● Activity
Write only the number of lines in the data that include the word "Context".

● Available data
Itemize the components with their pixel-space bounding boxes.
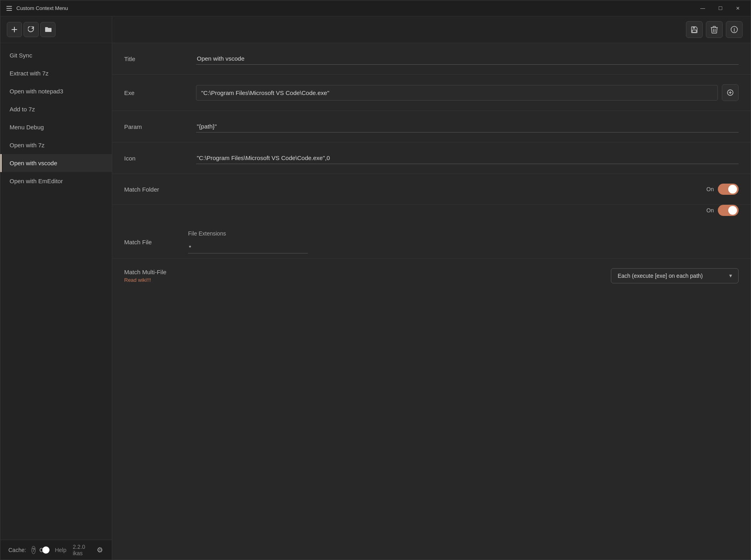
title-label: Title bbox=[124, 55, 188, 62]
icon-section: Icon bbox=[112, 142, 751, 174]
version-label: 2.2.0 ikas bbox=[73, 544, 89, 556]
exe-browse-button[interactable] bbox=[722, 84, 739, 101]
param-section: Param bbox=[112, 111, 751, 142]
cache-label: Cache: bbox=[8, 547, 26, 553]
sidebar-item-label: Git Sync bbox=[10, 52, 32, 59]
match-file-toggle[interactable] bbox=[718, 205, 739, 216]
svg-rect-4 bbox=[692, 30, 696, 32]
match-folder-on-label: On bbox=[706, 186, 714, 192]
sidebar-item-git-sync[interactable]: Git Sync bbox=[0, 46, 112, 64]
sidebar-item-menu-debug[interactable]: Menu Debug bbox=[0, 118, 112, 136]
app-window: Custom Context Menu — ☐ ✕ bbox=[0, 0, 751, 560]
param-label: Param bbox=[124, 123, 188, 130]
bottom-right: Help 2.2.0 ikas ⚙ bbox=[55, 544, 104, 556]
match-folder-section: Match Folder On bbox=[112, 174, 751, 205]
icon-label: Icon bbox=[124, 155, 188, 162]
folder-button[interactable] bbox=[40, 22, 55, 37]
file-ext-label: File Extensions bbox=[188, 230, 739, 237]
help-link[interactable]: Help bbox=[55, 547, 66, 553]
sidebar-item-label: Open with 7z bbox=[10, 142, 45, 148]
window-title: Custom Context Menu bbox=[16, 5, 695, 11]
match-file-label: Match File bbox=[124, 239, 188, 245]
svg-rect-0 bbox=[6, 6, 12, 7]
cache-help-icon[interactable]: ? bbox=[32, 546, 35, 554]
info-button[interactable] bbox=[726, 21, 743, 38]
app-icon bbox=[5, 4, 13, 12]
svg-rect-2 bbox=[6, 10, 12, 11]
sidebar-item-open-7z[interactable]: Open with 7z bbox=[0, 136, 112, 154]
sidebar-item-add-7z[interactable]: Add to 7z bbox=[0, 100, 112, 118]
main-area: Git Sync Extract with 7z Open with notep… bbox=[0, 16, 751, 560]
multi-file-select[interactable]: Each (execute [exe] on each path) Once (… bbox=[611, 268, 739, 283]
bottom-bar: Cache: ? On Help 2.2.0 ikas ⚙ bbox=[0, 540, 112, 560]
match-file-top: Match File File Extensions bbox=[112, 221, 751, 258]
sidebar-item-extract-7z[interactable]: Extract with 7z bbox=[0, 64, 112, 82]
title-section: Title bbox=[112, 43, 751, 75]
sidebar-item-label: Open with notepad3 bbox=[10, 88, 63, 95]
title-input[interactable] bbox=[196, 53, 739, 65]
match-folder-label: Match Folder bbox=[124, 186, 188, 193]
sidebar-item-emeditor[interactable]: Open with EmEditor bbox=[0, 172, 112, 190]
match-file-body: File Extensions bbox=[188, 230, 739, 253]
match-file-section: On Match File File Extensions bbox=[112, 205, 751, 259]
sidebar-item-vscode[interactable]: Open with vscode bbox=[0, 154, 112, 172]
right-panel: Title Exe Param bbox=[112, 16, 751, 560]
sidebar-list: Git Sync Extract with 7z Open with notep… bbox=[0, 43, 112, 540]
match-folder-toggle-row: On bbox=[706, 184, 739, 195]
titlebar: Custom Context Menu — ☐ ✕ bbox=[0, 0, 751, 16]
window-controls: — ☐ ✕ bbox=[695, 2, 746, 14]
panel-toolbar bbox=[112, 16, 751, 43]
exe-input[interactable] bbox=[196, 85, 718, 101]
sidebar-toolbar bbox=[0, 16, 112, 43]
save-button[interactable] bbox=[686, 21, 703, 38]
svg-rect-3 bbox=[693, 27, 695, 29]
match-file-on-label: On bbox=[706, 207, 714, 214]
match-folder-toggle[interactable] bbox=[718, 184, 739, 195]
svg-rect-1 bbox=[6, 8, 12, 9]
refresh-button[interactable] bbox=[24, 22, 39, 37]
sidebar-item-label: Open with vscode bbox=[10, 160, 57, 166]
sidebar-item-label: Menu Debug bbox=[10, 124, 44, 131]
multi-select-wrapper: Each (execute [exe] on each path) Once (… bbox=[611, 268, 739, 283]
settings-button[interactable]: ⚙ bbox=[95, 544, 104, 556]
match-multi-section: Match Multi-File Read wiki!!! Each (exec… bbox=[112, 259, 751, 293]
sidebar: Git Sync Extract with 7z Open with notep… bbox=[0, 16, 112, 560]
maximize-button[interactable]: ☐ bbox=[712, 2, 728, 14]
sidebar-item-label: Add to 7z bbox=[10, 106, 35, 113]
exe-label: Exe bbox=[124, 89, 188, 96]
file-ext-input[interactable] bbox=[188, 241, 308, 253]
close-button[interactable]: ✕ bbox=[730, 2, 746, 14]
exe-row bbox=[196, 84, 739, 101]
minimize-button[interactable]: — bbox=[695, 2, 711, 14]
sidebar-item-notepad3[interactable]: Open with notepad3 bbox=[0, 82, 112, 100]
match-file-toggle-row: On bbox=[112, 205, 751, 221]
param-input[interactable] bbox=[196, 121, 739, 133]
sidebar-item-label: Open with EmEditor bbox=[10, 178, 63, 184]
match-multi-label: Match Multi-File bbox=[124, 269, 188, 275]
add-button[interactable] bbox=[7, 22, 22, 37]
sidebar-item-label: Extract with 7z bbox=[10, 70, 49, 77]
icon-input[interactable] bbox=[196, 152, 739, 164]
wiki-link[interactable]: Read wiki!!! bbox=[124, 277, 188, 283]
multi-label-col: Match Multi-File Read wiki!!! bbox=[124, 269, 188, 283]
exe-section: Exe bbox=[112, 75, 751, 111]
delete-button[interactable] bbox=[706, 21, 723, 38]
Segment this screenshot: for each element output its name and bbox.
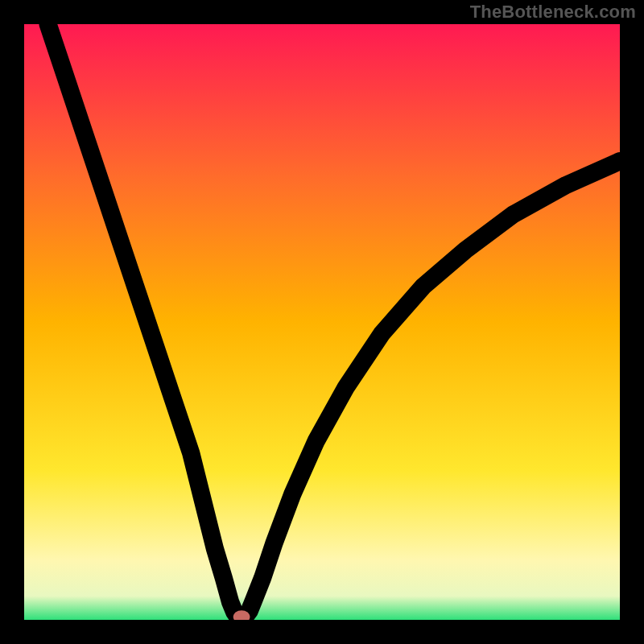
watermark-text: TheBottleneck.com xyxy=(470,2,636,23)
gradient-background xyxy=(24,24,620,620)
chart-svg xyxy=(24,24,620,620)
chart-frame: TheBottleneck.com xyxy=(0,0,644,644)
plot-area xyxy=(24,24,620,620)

==

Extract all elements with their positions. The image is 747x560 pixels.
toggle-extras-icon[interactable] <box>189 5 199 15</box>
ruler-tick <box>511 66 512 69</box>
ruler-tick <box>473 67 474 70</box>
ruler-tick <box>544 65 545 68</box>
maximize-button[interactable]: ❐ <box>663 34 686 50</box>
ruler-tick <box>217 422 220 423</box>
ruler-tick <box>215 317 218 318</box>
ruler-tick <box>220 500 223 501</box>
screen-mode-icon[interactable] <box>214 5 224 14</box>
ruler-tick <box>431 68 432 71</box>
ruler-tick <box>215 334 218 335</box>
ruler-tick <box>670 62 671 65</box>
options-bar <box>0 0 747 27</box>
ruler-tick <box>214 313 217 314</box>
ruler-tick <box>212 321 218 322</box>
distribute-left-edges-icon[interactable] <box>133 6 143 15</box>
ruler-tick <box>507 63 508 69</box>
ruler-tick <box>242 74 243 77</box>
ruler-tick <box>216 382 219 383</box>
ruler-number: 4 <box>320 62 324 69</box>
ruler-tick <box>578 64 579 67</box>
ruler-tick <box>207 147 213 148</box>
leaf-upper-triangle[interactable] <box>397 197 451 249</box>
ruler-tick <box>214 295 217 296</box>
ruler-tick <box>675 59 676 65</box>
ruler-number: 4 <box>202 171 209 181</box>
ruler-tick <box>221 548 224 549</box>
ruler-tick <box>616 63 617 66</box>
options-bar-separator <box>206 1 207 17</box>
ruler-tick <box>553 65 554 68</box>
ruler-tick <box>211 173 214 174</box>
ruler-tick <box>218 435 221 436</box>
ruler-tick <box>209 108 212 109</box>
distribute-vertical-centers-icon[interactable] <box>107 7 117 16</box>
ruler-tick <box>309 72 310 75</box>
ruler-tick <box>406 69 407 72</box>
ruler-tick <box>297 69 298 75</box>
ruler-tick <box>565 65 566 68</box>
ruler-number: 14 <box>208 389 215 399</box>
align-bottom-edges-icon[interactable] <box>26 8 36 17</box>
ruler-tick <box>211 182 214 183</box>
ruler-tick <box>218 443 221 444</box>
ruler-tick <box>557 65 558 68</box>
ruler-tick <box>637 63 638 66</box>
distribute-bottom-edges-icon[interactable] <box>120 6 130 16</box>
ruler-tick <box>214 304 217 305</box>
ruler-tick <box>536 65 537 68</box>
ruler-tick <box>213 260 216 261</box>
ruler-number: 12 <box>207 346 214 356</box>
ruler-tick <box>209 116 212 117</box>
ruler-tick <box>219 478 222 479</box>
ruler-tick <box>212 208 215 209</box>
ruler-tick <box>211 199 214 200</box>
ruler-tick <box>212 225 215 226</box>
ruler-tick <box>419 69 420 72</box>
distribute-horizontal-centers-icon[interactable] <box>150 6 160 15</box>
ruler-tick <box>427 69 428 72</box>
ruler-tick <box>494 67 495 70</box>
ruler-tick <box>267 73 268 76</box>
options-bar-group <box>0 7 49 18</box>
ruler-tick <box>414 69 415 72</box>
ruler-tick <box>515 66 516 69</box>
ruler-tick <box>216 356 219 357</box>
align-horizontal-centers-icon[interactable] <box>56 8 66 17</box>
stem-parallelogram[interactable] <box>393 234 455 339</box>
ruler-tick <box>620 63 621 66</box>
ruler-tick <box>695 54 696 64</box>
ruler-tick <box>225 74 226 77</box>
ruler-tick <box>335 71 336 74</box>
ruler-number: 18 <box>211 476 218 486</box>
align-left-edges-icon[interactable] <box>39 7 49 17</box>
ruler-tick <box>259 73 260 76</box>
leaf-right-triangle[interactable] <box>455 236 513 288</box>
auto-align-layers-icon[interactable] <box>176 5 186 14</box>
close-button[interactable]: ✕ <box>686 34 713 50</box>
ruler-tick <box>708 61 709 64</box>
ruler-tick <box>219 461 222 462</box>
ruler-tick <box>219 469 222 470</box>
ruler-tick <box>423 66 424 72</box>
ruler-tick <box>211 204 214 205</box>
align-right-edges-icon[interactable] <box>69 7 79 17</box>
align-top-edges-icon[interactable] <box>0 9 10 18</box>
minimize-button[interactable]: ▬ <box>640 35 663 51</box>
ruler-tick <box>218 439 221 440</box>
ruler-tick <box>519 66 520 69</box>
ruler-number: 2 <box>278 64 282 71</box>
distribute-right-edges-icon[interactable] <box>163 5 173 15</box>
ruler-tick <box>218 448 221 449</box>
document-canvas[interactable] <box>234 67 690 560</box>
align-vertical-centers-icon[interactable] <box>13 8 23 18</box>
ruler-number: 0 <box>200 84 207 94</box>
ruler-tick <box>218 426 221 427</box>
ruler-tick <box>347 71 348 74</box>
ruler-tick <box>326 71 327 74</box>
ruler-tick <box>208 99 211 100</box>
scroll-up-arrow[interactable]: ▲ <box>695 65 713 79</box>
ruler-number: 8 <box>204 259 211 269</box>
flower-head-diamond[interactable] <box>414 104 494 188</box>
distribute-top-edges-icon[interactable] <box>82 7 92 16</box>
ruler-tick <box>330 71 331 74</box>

● Response box
3